Marc Smith, creatore della poesia Slam

Cosa accade se si cerca di mettere insieme la profondità della poesia con la spontaneità dell’intrattenimento da performer? La risposta possiamo trovarla in un genere di stand-up show chiamato Slam Poetry. Nata a Chicago, negli Stati Uniti, nel 1984, la Slam Poetry emerge dall’idea di Marc Smith, poeta ed operaio nei cantieri. L’intento di Smith era quello di svecchiare la poesia rendendola più vicina al pubblico e, a questo proposito, organizza in un jazz-club, il Get Me High Lounge, una serie di incontri di lettura ad alta voce facendo partecipare il pubblico sul palcoscenico.

L’idea prende piede velocemente, tanto che, nel 1986, Dave Jemilo, proprietario del Green Mill Cocktail Lounge, propone a Marc Smith di organizzare delle serate settimanali. Proprio come nel rap, la poesia slam acquista subito un carattere competitivo e, infatti, il 20 aprile 1986, nasce il primo Poetry Slam. Differentemente dalla simile Spoken word, la Slam è caratterizzata da una natura molto più spoglia, quasi zen. Nelle competizioni, infatti, non sono ammessi né accompagnamenti musicali, né  delle esibizioni di danza e nemmeno un abbigliamento particolare, concessi, invece, nella Spoken wordLe regole sono semplici: I giudici vengono scelti tra il pubblico; Esibizione a cappella; Tempo a disposizione per ogni esibizione: dai 3 ai 5 minuti; Libertà di espressione.

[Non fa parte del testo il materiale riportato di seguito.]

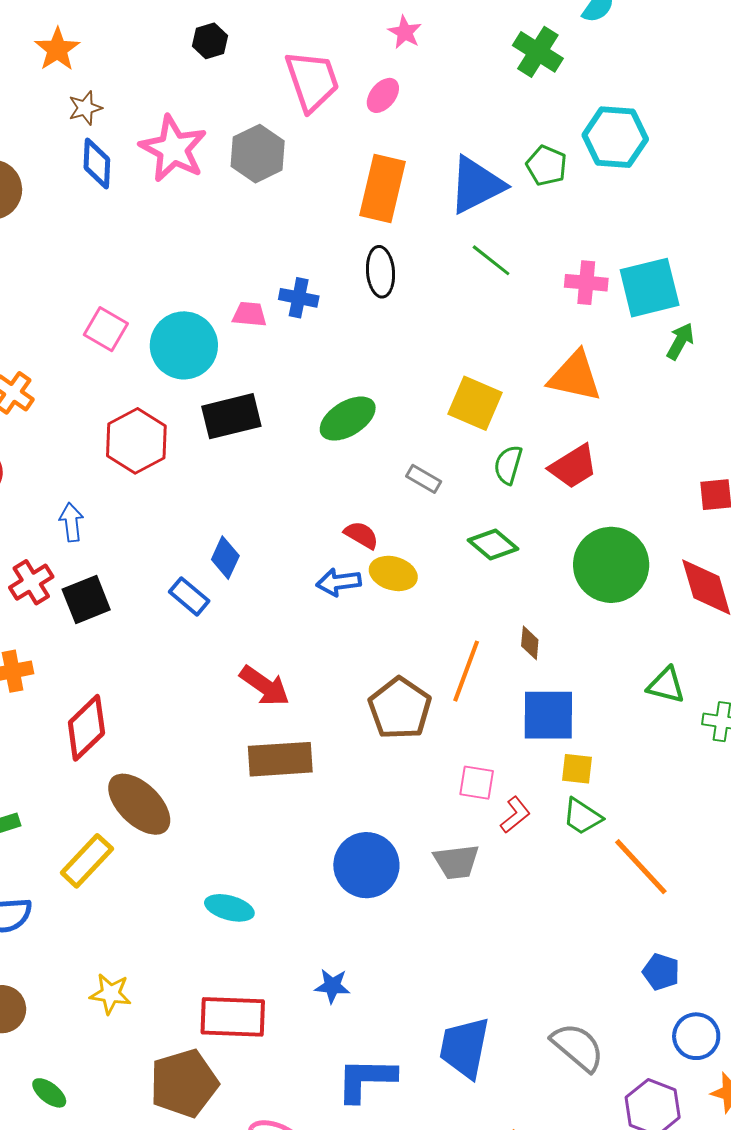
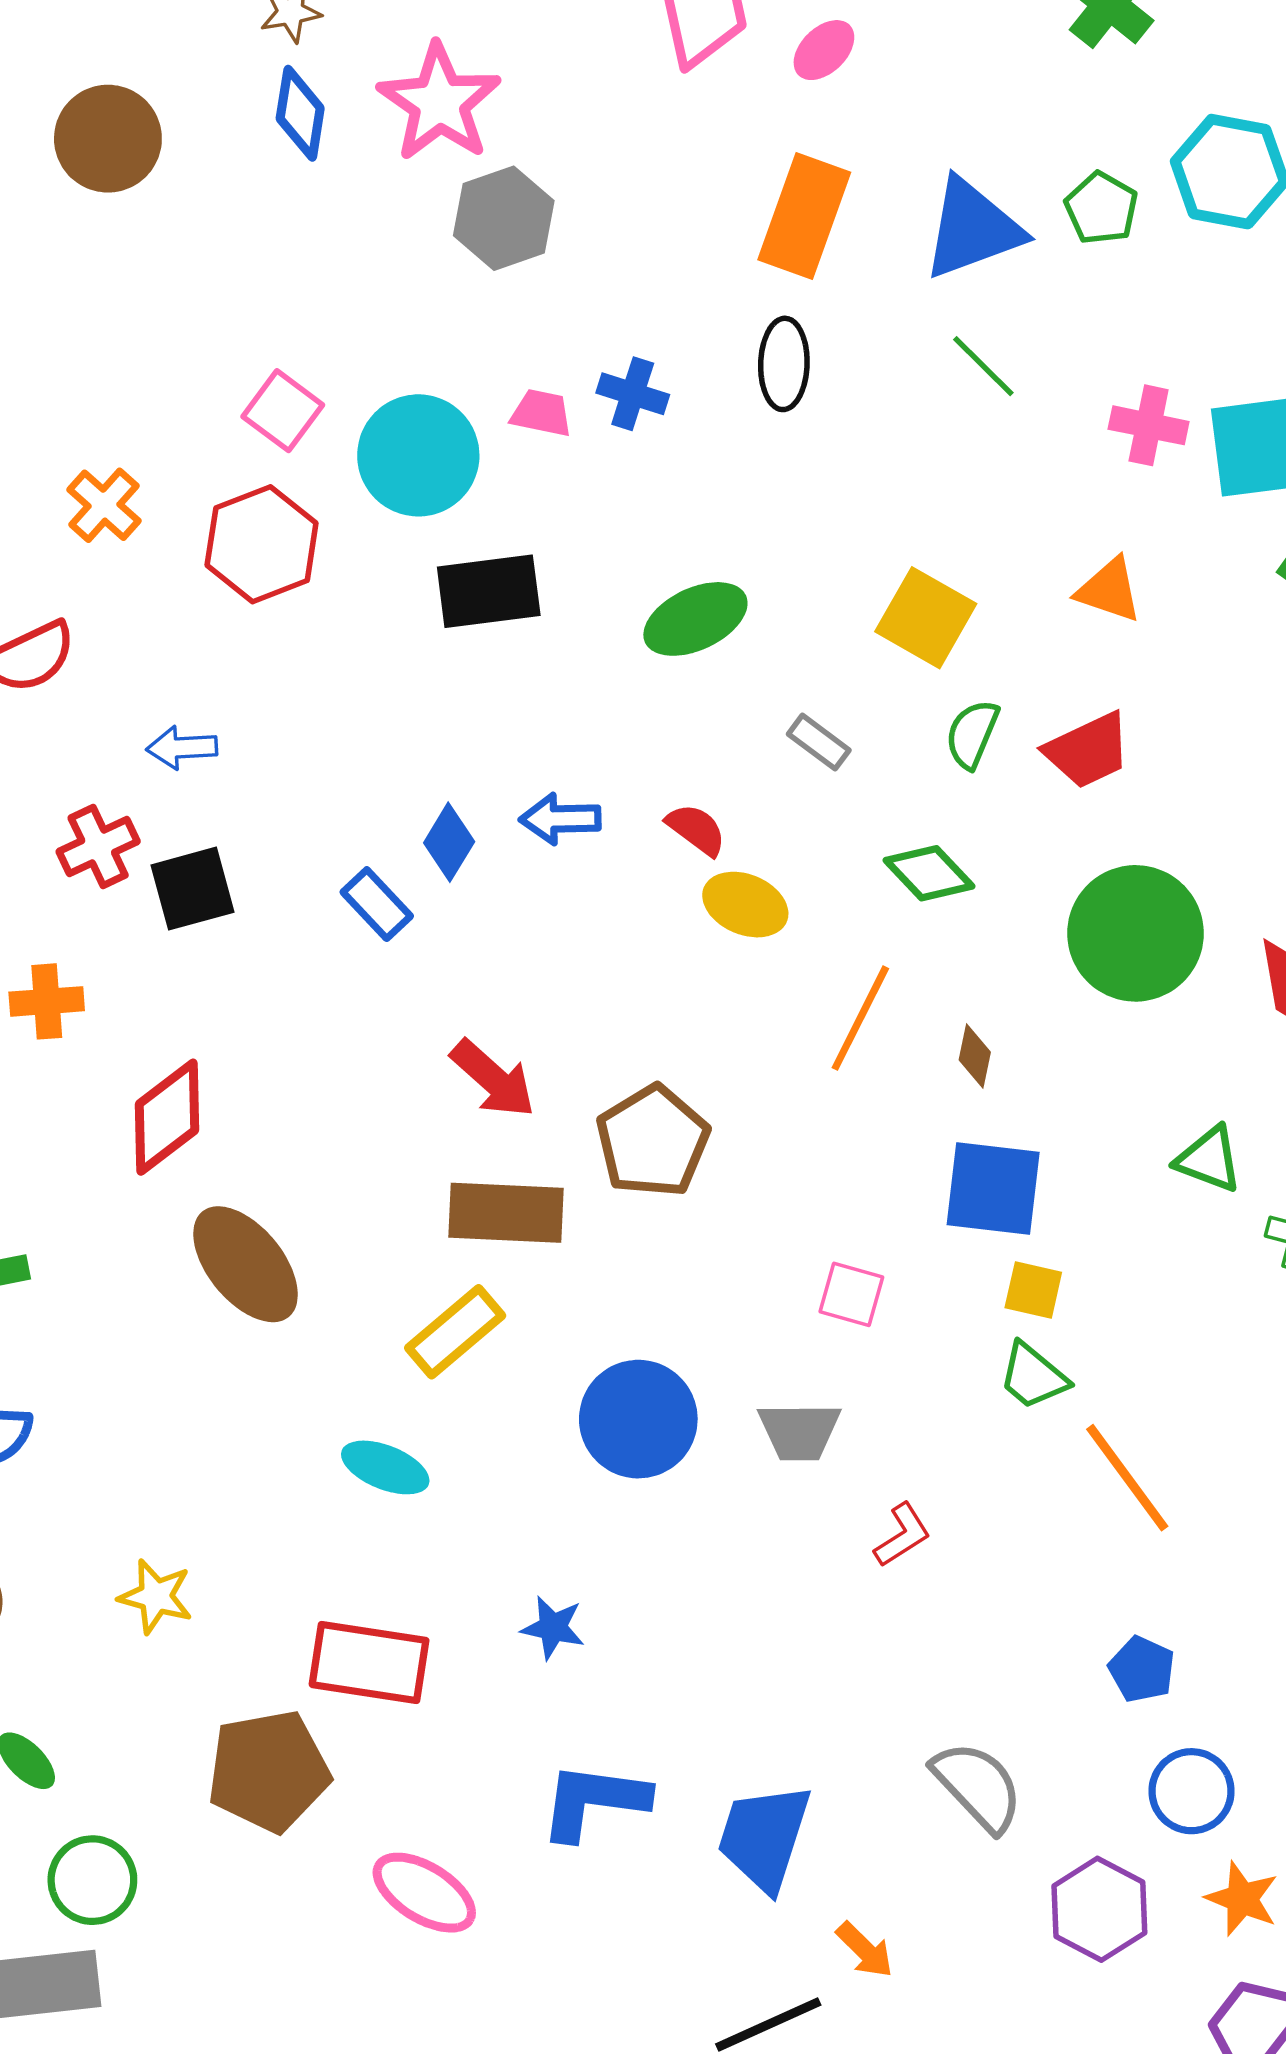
gray hexagon: (258, 154) -> (504, 218), moved
orange triangle: (575, 376) -> (1109, 590), size x0.7
red hexagon: (136, 441) -> (262, 544), moved
blue arrow: (71, 522) -> (182, 748), turned -93
blue arrow: (339, 582) -> (560, 819), moved
orange line: (466, 671) -> (860, 1018), moved
brown pentagon: (400, 708) -> (653, 1141), moved
red L-shape: (515, 815) -> (902, 1535), moved
yellow rectangle: (87, 861) -> (455, 1332), moved
blue trapezoid: (465, 1048) -> (764, 1837), moved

La bellezza di questa nuova forma espressiva si trova nel forte carattere emotivo dato ai testi e, sopratutto, esternato dall’esibizione del poeta performer. L’emotività trasudata dai testi porta il pubblico ad un forte contatto empatico con il testo stesso e con il performer che lo recita.

Fortunatamente la Slam non è rimasta ancorata agli Stati Uniti, anzi, le competizioni nazionali sono approdate anche in Europa. Nel 2017, infatti, in Francia si svolge l’undicesima edizione della Coupe du Monde de Slam. La Francia comunque, non è la sola a vantare un’associazione per l’espansione nazionale della Slam Poetry. Anche l’Italia, infatti, dal 30 novembre del 2013, è patria della Lega Italiana Poetry Slam (LIPS) il cui presidente onorario è Lello Voce, che portò per la prima volta la Slam a Roma nel 2001.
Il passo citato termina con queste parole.